Je secouai, non la poussière, mais la neige du voyage, au seuil d’un prêtre grec, qui me reçut à son foyer et à sa table, plus que frugale ; car, tombé au milieu de l’un des quatre carêmes du rit grec, j’en dus subir l’austère discipline.

Nulle part le costume albanais des femmes n’a mieux conservé sa pureté primitive ; grâce à un isolement complet, rien d’italien ne s’y est introduit ; ce n’est pas chose facile que de le décrire, car les termes manquent.

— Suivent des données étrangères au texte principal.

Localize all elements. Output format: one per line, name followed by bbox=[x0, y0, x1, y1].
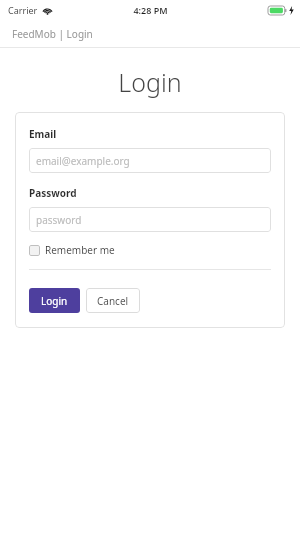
staticText: Password bbox=[29, 186, 77, 200]
button[interactable]: password bbox=[29, 207, 271, 232]
staticText: email@example.org bbox=[36, 154, 130, 168]
button[interactable]: Login bbox=[29, 288, 80, 313]
button[interactable]: Remember me bbox=[29, 243, 115, 257]
button[interactable]: Cancel bbox=[86, 288, 140, 313]
staticText: Remember me bbox=[45, 243, 115, 257]
staticText: password bbox=[36, 213, 82, 227]
button[interactable]: email@example.org bbox=[29, 148, 271, 173]
staticText: FeedMob | Login bbox=[12, 27, 93, 41]
staticText: 4:28 PM bbox=[133, 4, 168, 16]
staticText: Login bbox=[0, 65, 300, 99]
staticText: Cancel bbox=[97, 294, 129, 308]
staticText: Carrier bbox=[8, 4, 38, 16]
staticText: Login bbox=[41, 294, 68, 308]
staticText: Email bbox=[29, 127, 57, 141]
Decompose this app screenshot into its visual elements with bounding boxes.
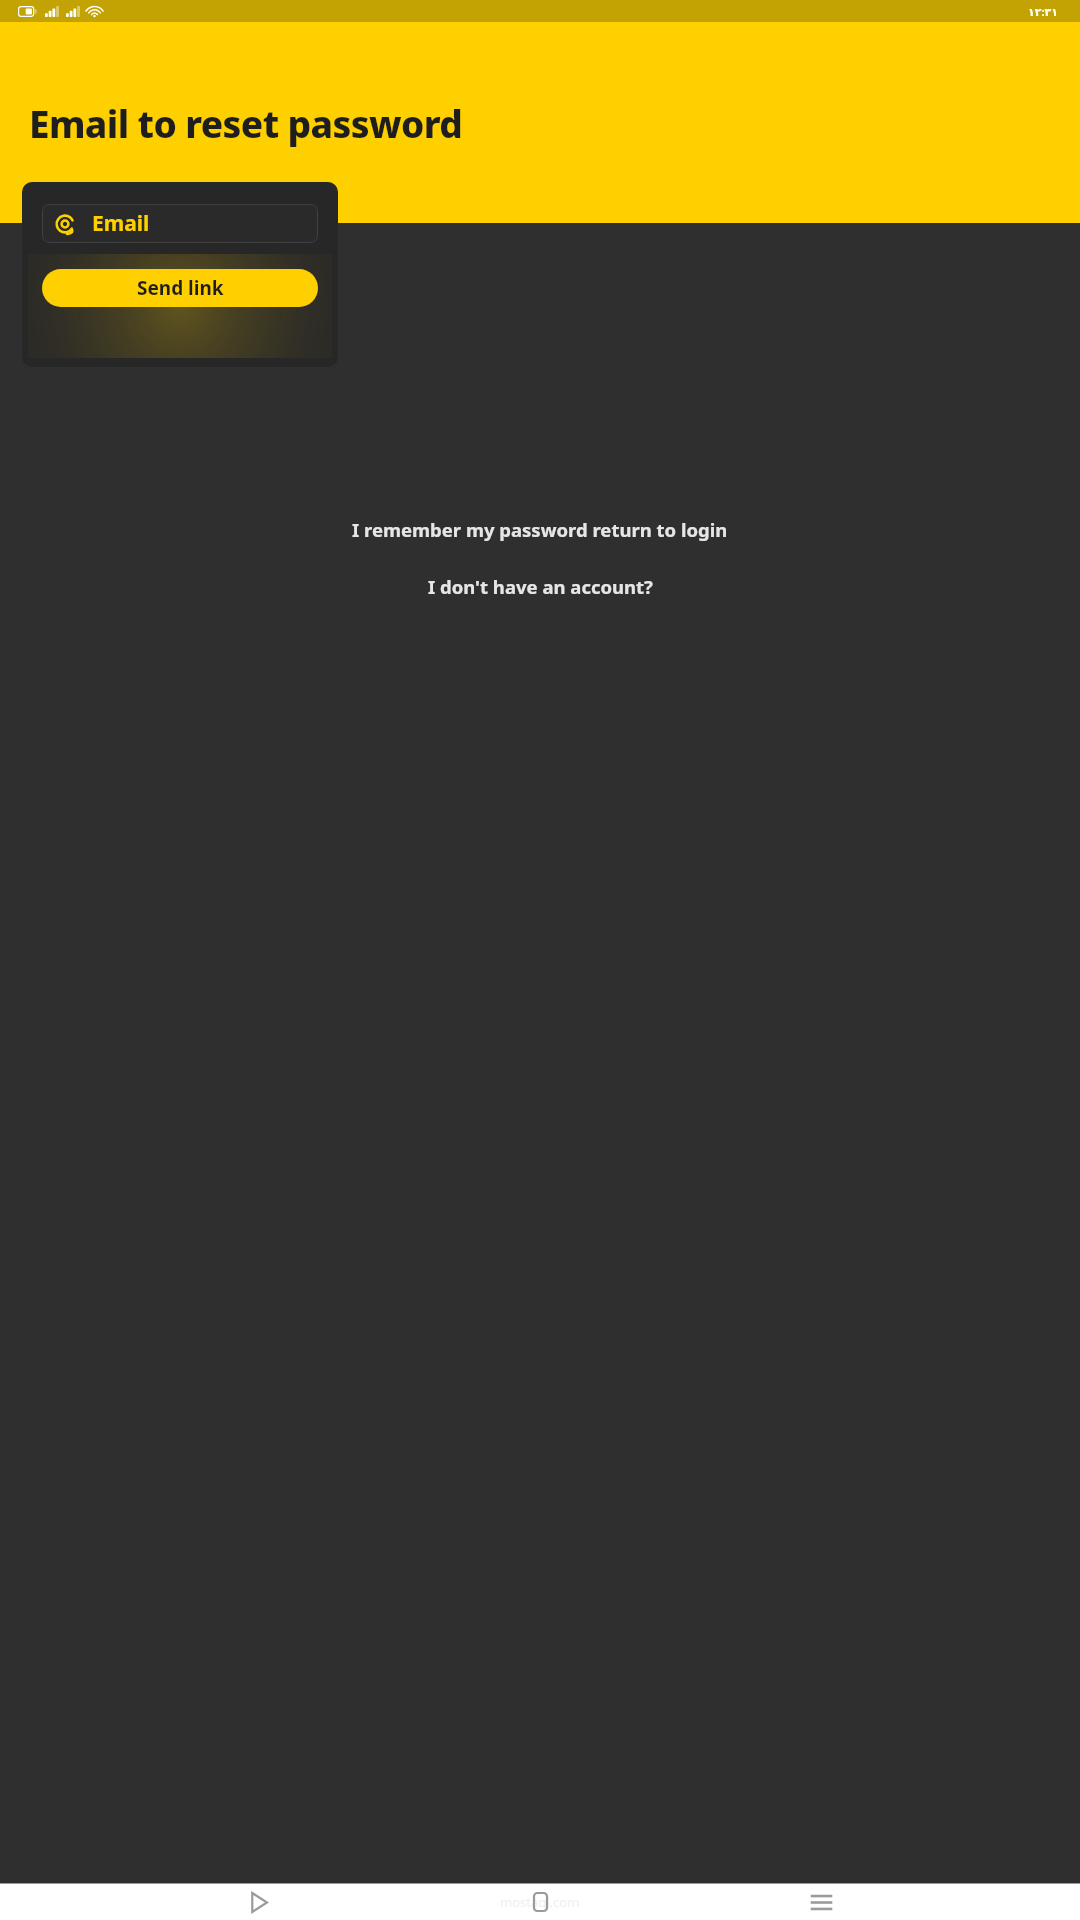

Leur coiffure est ce que j’ai vu au monde de plus bizarre. Leurs longs cheveux noirs sont tressés ou plutôt roulés dans des rubans de coton blanc, qu’elles appellent bombacella. Elles les font passer autour du cou et les ramènent derrière la tête, pour leur donner une forme étrange que je ne saurais mieux comparer qu’à un masque d’escrime. C’est ce qu’elles nomment la chescetta.

Les femmes mariées seules ont le droit de porter la chesa, espèce de torche brodée, surmontée d’énormes épingles, dont les têtes plus énormes encore sont sculptées à jour. Mais toutes, femmes ou filles, se chargent de colliers massifs et de boucles d’or d’une dimension monstrueuse.

Leur habit est tout chamarré. La jupe rouge-feu est bordée de six ou sept larges galons jaunes ou bleus. Leurs manches amples et flottantes tombent à mi-bras, et le corset vert-clair (vulgarida) est le même qu’à San-Demetrio, quoique dessinant des tailles bien moins belles. Des souliers à boucles complètent le costume. Il y a dans cet accoutrement quelque chose d’asiatique.